Task prompt: Whatever lies between the line with "delodajalcu, tudi kvalificirana" and the end of the data, both included, must be copied exactly and without pictures.

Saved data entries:

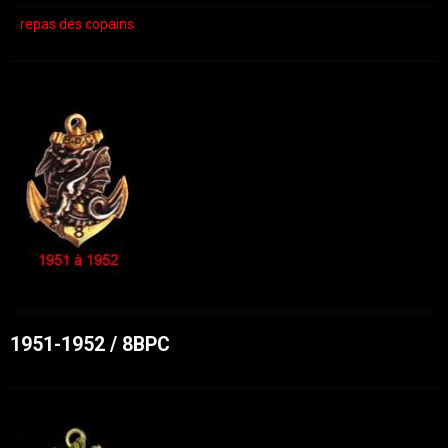
repas des copains
1951-1952 / 8BPC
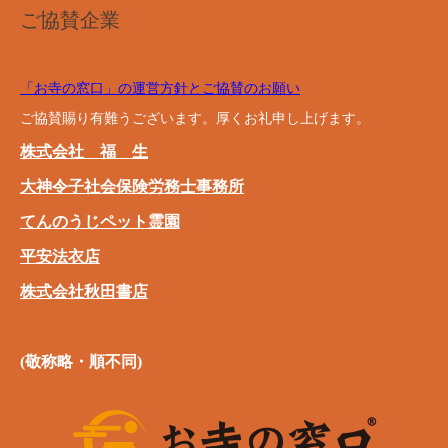
ご協賛企業
「お寺の窓口」の運営方針とご協賛のお願い
ご協賛賜り有難うございます。厚くお礼申し上げます。
株式会社 福 生
大神令子社会保険労務士事務所
てんのうじペット霊園
平安法衣店
株式会社秋田書店
(敬称略・順不同)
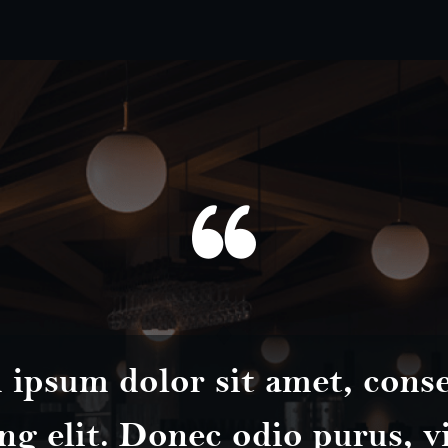
ipsum dolor sit amet, cons
ng elit. Donec odio purus, v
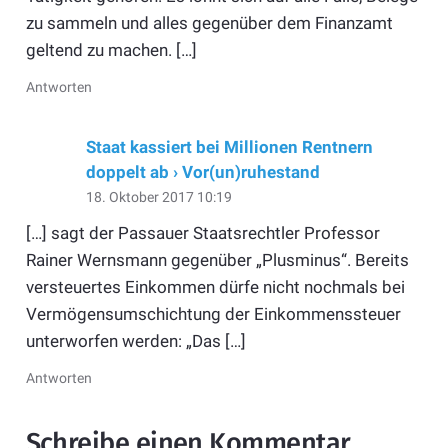
zu sammeln und alles gegenüber dem Finanzamt
geltend zu machen. […]
Antworten
Staat kassiert bei Millionen Rentnern
doppelt ab › Vor(un)ruhestand
18. Oktober 2017 10:19
[…] sagt der Passauer Staatsrechtler Professor
Rainer Wernsmann gegenüber „Plusminus“. Bereits
versteuertes Einkommen dürfe nicht nochmals bei
Vermögensumschichtung der Einkommenssteuer
unterworfen werden: „Das […]
Antworten
Schreibe einen Kommentar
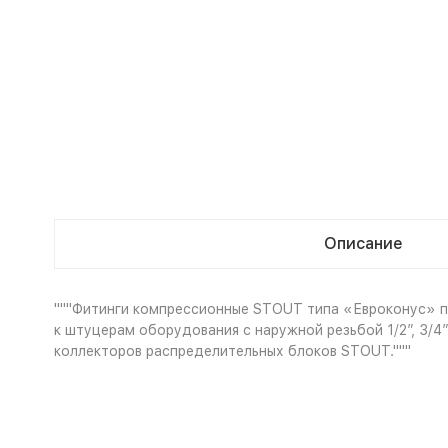
Описание
"""Фитинги компрессионные STOUT типа «Евроконус» 
к штуцерам оборудования с наружной резьбой 1/2”, 3/4
коллекторов распределительных блоков STOUT."""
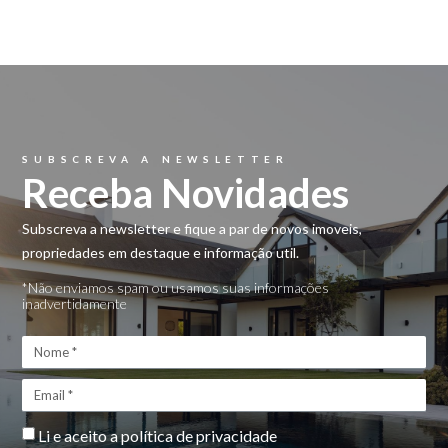
SUBSCREVA A NEWSLETTER
Receba Novidades
Subscreva a newsletter e fique a par de novos imoveis,
propriedades em destaque e informação util.
*Não enviamos spam ou usamos suas informações
inadvertidamente
Li e aceito a
política de privacidade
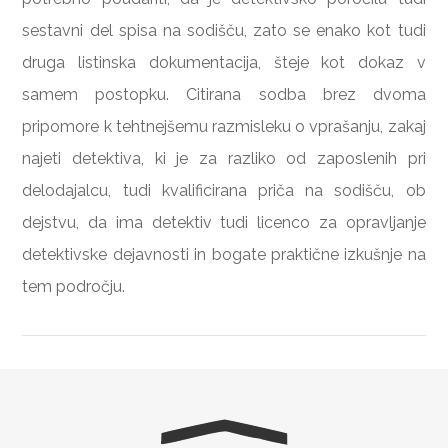
sestavni del spisa na sodišču, zato se enako kot tudi
druga listinska dokumentacija, šteje kot dokaz v
samem postopku. Citirana sodba brez dvoma
pripomore k tehtnejšemu razmisleku o vprašanju, zakaj
najeti detektiva, ki je za razliko od zaposlenih pri
delodajalcu, tudi kvalificirana priča na sodišču, ob
dejstvu, da ima detektiv tudi licenco za opravljanje
detektivske dejavnosti in bogate praktične izkušnje na
tem področju.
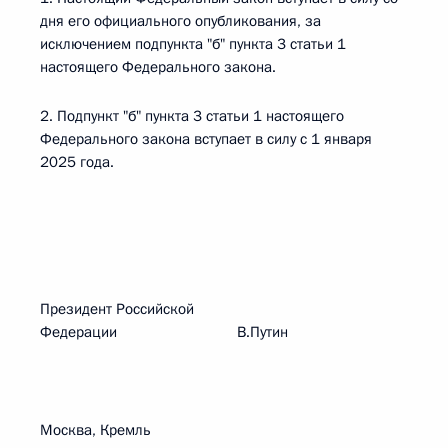
дня его официального опубликования, за
исключением подпункта "б" пункта 3 статьи 1
настоящего Федерального закона.
2. Подпункт "б" пункта 3 статьи 1 настоящего
Федерального закона вступает в силу с 1 января
2025 года.
Президент Российской
Федерации В.Путин
Москва, Кремль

Solution to this task:
delodajalcu, tudi kvalificirana priča na sodišču, ob
dejstvu, da ima detektiv tudi licenco za opravljanje
detektivske dejavnosti in bogate praktične izkušnje na
tem področju.
дня его официального опубликования, за
исключением подпункта "б" пункта 3 статьи 1
настоящего Федерального закона.
2. Подпункт "б" пункта 3 статьи 1 настоящего
Федерального закона вступает в силу с 1 января
2025 года.
Президент Российской
Федерации В.Путин
Москва, Кремль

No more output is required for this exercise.